There’s not much to analyze in this one. The Bears are a much better football team and while the Jaguars aren’t exactly going to lie down and let the Bears walk all over them, there’s little they can do to put up a fight. A bad team with a decent pass rush can give the Bears a game most days because of the Bears’ offensive line woes, but the Jaguars don’t even have a pass rush. A team with a bad defense but a good offense can give the Bears a game most days because they can compete in a shootout. But the Jaguars have the worst-ranked offense in the NFL. A team with a stout defense but a struggling offense can … okay, you get the idea. The Jaguars are not equipped to handle the Bears on either side of the ball. Jacksonville had to open an additional section of seating for this game because of the high demand for tickets. With a 1-3 football team located in Jacksonville, Florida, I assure you it’s not because they’re excited to see the Jaguars. Bears fans always travel well and they made their voices heard down in Arlington, Texas, on Monday against the Cowboys. Cameras even caught Brian Urlacher on the sideline mouthing, “Wow! Wow!” when the chants of “Let’s go Bears!” were clearly heard throughout the stadium. While no road stadium will ever truly feel like a home game, this one will be as neutral a site as they get. The Bears beat the Cowboys for many reasons last week, but one of which was how well coached and prepared they were to play. Lovie Smith has his guys feeling confident and yet still hungry to prove something.

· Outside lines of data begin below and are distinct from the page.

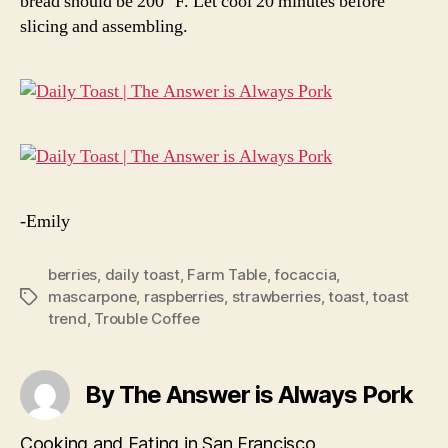
bread should be 200° F. Let cool 20 minutes before
slicing and assembling.
-Emily
berries
,
daily toast
,
Farm Table
,
focaccia
,
mascarpone
,
raspberries
,
strawberries
,
toast
,
toast
Tags
trend
,
Trouble Coffee
By The Answer is Always Pork
Cooking and Eating in San Francisco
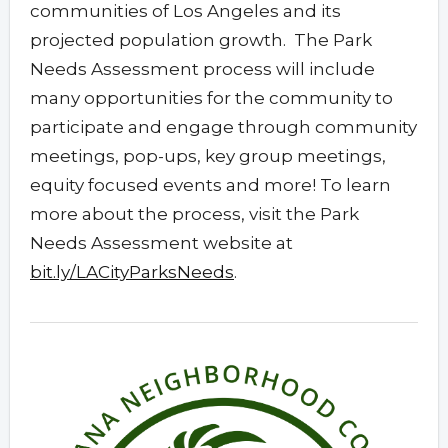
communities of Los Angeles and its
projected population growth. The Park
Needs Assessment process will include
many opportunities for the community to
participate and engage through community
meetings, pop-ups, key group meetings,
equity focused events and more! To learn
more about the process, visit the Park
Needs Assessment website at
bit.ly/LACityParksNeeds
.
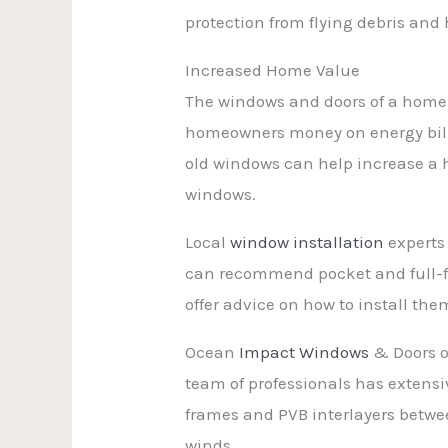
protection from flying debris and 
Increased Home Value
The windows and doors of a home a
homeowners money on energy bill
old windows can help increase a 
windows.
Local
window installation
experts
can recommend pocket and full-f
offer advice on how to install the
Ocean
Impact Windows
& Doors o
team of professionals has extens
frames and PVB interlayers between
winds.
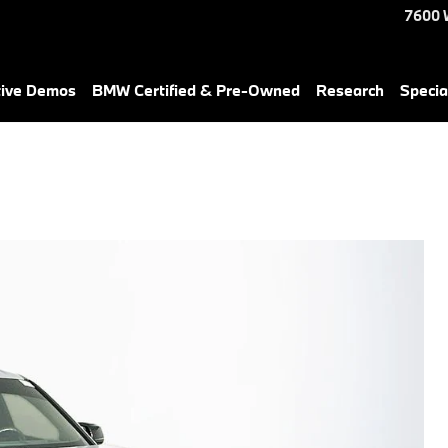
7600 
tive Demos
BMW Certified & Pre-Owned
Research
Specia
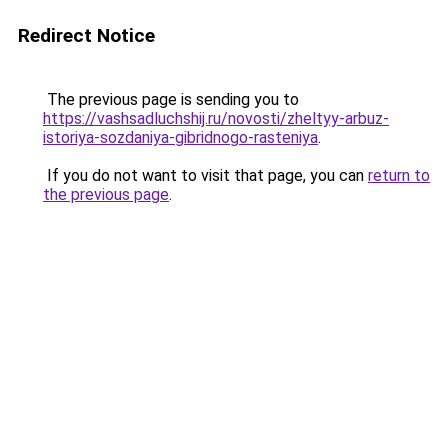
Redirect Notice
The previous page is sending you to
https://vashsadluchshij.ru/novosti/zheltyy-arbuz-
istoriya-sozdaniya-gibridnogo-rasteniya
.
If you do not want to visit that page, you can
return to
the previous page
.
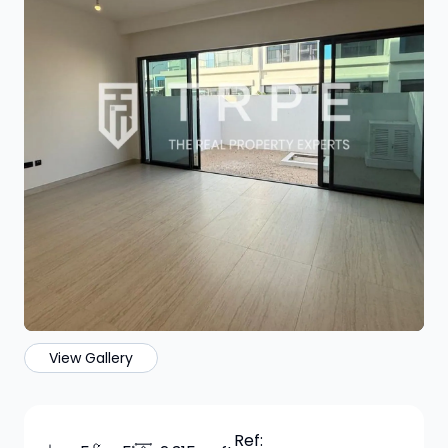
View Gallery
Ref:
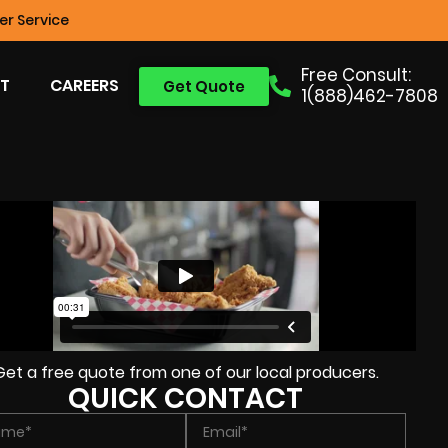
r Service
Free Consult:
T
CAREERS
Get Quote
1(888)462-7808
Get a free quote from one of our local producers.
QUICK CONTACT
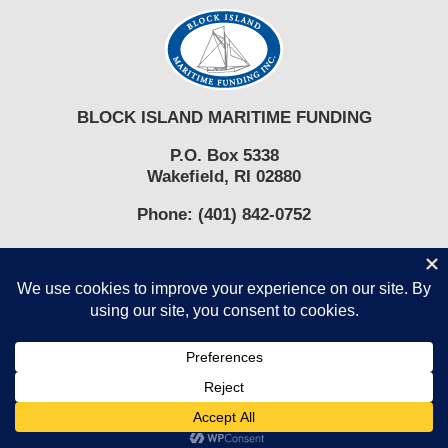
blank.
BLOCK ISLAND MARITIME FUNDING
P.O. Box 5338
Wakefield, RI 02880
Phone:
(401) 842-0752
COPYRIGHT © 2017-2026 BLOCK ISLAND MARITIME FUNDING,
INC.
Facebook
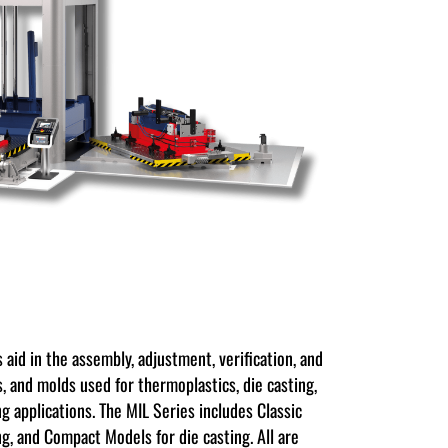
 aid in the assembly, adjustment, verification, and
s, and molds used for thermoplastics, die casting,
g applications. The MIL Series includes Classic
ng, and Compact Models for die casting. All are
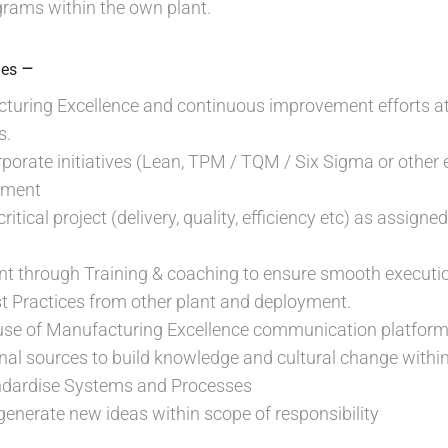
rams within the own plant.
–
ies
turing Excellence and continuous improvement efforts at 
s.
orate initiatives (Lean, TPM / TQM / Six Sigma or other ex
sment
itical project (delivery, quality, efficiency etc) as assign
t through Training & coaching to ensure smooth execution
t Practices from other plant and deployment.
nt use of Manufacturing Excellence communication platfo
nal sources to build knowledge and cultural change within 
ndardise Systems and Processes
o generate new ideas within scope of responsibility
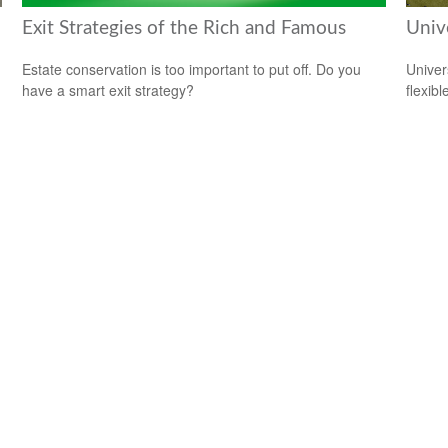
Exit Strategies of the Rich and Famous
Unive
Estate conservation is too important to put off. Do you
Univer
have a smart exit strategy?
flexib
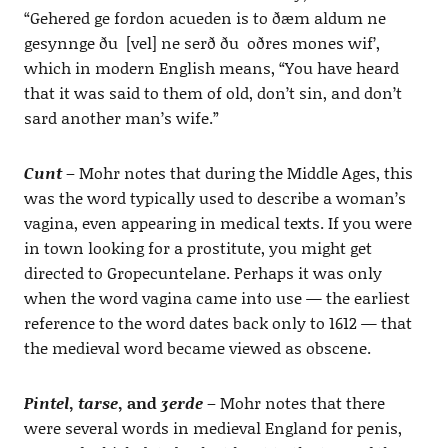
“Gehered ge fordon acueden is to ðæm aldum ne
gesynnge ðu [vel] ne serð ðu oðres mones wif’,
which in modern English means, “You have heard
that it was said to them of old, don’t sin, and don’t
sard another man’s wife.”
Cunt
– Mohr notes that during the Middle Ages, this
was the word typically used to describe a woman’s
vagina, even appearing in medical texts. If you were
in town looking for a prostitute, you might get
directed to Gropecuntelane. Perhaps it was only
when the word vagina came into use — the earliest
reference to the word dates back only to 1612 — that
the medieval word became viewed as obscene.
Pintel
,
tarse
, and
ʒerde
– Mohr notes that there
were several words in medieval England for penis,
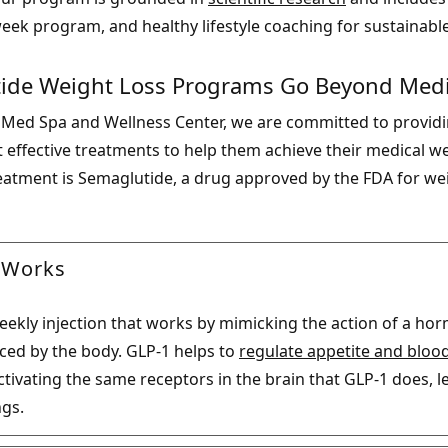
eek program, and healthy lifestyle coaching for sustainable
ide Weight Loss Programs Go Beyond Medi
Med Spa and Wellness Center, we are committed to providin
t effective treatments to help them achieve their medical
eatment is Semaglutide, a drug approved by the FDA for wei
 Works
eekly injection that works by mimicking the action of a hor
uced by the body. GLP-1 helps to
regulate appetite and blood
ivating the same receptors in the brain that GLP-1 does, le
ngs.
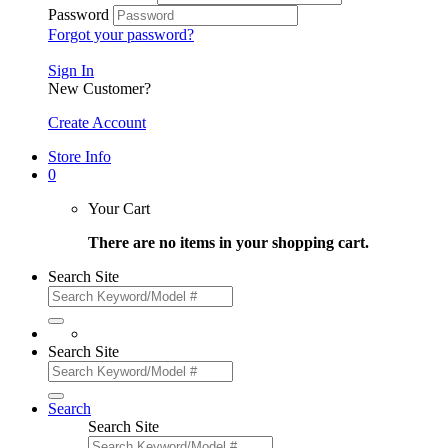
Password
Forgot your password?
Sign In
New Customer?
Create Account
Store Info
0
Your Cart
There are no items in your shopping cart.
Search Site
Search Site
Search
Search Site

First-year offensive coordinator Mike Tice is getting better with his play calling each week, and defensive coordinator Rod Marinelli has his boys playing exactly the kind of attacking, takeaway defense that Smith brought to town back in 2004. It’s time for the Bears to pick up their fourth victory of the season in convincing fashion and head into their bye week on top of the NFC North.